The hours passed slowly, with little response from her father, and late that night he slipped into a coma. The loss was enormous. Even with Shane and Emily and her mother huddled close around her, Lauren felt like she was falling from an airplane without a chute. All these years, she’d convinced herself her parents had been wrong, that their actions had cost her a lifetime with Shane and Emily. But she’d forgotten the people they really were. The father who had run along beside her when she learned to ride a bike, the one who went running with her on weekend mornings when she was in junior high, and who once in a while stopped to pick her a bouquet of wildflowers on the way home. He loved her as sure as summer followed spring. Love had indeed driven him to do the things he’d done when she was pregnant with Emily.
A pure, misguided sort of love.
Now that she was home, the good times were clear again. Her dad was a kindhearted, gentle man whose humor and compassion was like balm to a gaping wound that had never come close to healing. This time when the four of them gathered around
to pray, Lauren did something she hadn’t done since she left home — she silently joined her voice with theirs.
“It won’t be long,” the doctor told them. “He won’t last through the night.”
The man was right.
By one o’clock in the morning, her father’s breathing slowed.

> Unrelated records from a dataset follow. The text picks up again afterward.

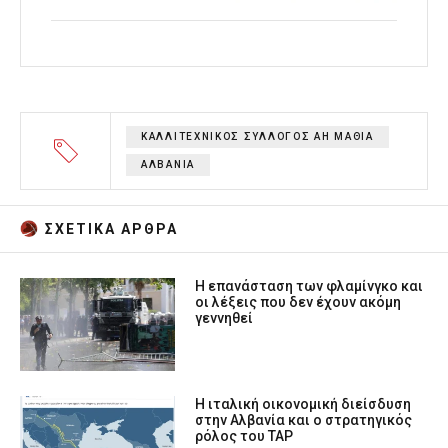
ΚΑΛΛΙΤΕΧΝΙΚΟΣ ΣΥΛΛΟΓΟΣ ΑΗ ΜΑΘΙΑ
ΑΛΒΑΝΙΑ
ΣΧΕΤΙΚA AΡΘΡΑ
Η επανάσταση των φλαμίνγκο και
οι λέξεις που δεν έχουν ακόμη
γεννηθεί
Η ιταλική οικονομική διείσδυση
στην Αλβανία και ο στρατηγικός
ρόλος του TAP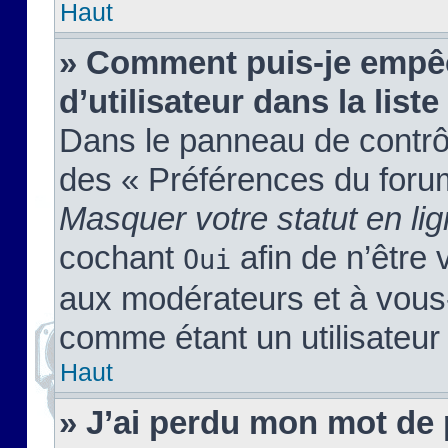
Haut
» Comment puis-je empêc
d’utilisateur dans la liste
Dans le panneau de contrôl
des « Préférences du forum
Masquer votre statut en li
cochant
afin de n’être 
Oui
aux modérateurs et à vou
comme étant un utilisateur 
Haut
» J’ai perdu mon mot de 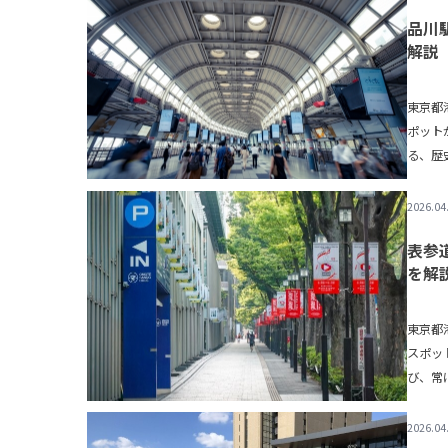
品川
解説
東京都
ポット
る、歴
ル
2026.04
表参
を解
東京都
スポッ
び、常
2026.04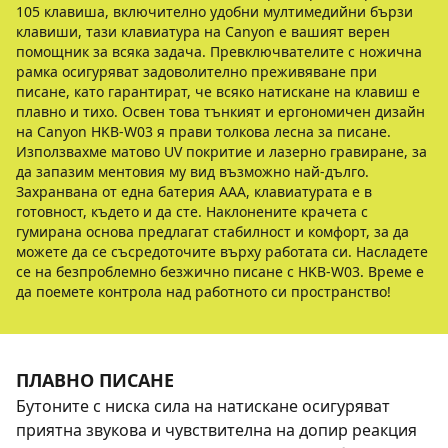
105 клавиша, включително удобни мултимедийни бързи
клавиши, тази клавиатура на Canyon е вашият верен
помощник за всяка задача. Превключвателите с ножична
рамка осигуряват задоволително преживяване при
писане, като гарантират, че всяко натискане на клавиш е
плавно и тихо. Освен това тънкият и ергономичен дизайн
на Canyon HKB-W03 я прави толкова лесна за писане.
Използвахме матово UV покритие и лазерно гравиране, за
да запазим ментовия му вид възможно най-дълго.
Захранвана от една батерия ААА, клавиатурата е в
готовност, където и да сте. Наклонените крачета с
гумирана основа предлагат стабилност и комфорт, за да
можете да се съсредоточите върху работата си. Насладете
се на безпроблемно безжично писане с HKB-W03. Време е
да поемете контрола над работното си пространство!
ПЛАВНО ПИСАНЕ
Бутоните с ниска сила на натискане осигуряват
приятна звукова и чувствителна на допир реакция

Lauren watched the monitors, counting down as the numbers showing how much oxygen her father was getting fell. 80 . . . 70 . . . 55 . . . 40 . . .
Half an hour later, it was over. Her father’s breathing stopped. Lauren stared, disbelieving, at the still form on the bed, then turned to cling to Shane and Emily. She clutched them close, burying her face against them, not sure if the sobs echoing around were hers or theirs. She let them go and turned to her mother, opening her arms and folding them around her as they grieved his loss.
The Galanters were there too, holding onto each other and quietly crying.
How could this be real? How could he be gone? Mere days ago he’d been well enough to sit with them, to visit and hold hands. It had been terrifyingly fast, not at all the way Lauren had thought cancer progressed. But at the same time it was merciful, because there had been little pain, no surgery, no horrendous chemotherapy or radiation. If only she could find some comfort in that. But there was none. Because all she knew was that her daddy was gone, and she’d missed way too many years with him.
Before they left the hospital, her mother looked at each of them, tears still on her cheeks. “For weeks I’ve been praying for your father to be healed.” She folded her arms, hugging herself tightly. “I couldn’t understand why God didn’t answer me, why the cancer wasn’t taken from him. God is the Healer, and we needed His help.” She looked intently at Lauren and Shane and Emily, one at a time. “Today while we were praying, God made it clear that my prayers had been heard. Your father, your papa, was healed of something far worse than cancer.” She smiled through her tears. “When we found you, Lauren, and you, Shane . . . watching the two of you discover Emily . . . well, Bill was healed of a broken heart.”